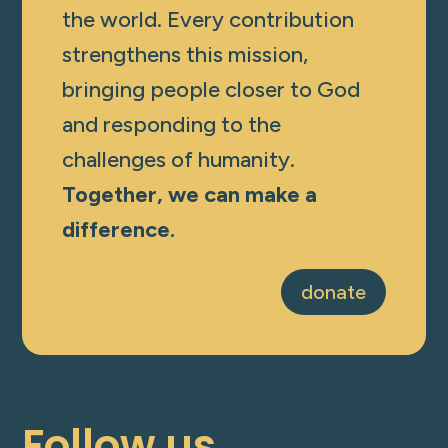
the world. Every contribution
strengthens this mission,
bringing people closer to God
and responding to the
challenges of humanity.
Together, we can make a
difference.
donate
Follow us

* **Problem requirements**
Starting at the line that contains "and responding to the", restate word for word every line through the last one in the records above. Return nothing else.

* **Result for this exercise**
and responding to the
challenges of humanity.
Together, we can make a
difference.
donate
Follow us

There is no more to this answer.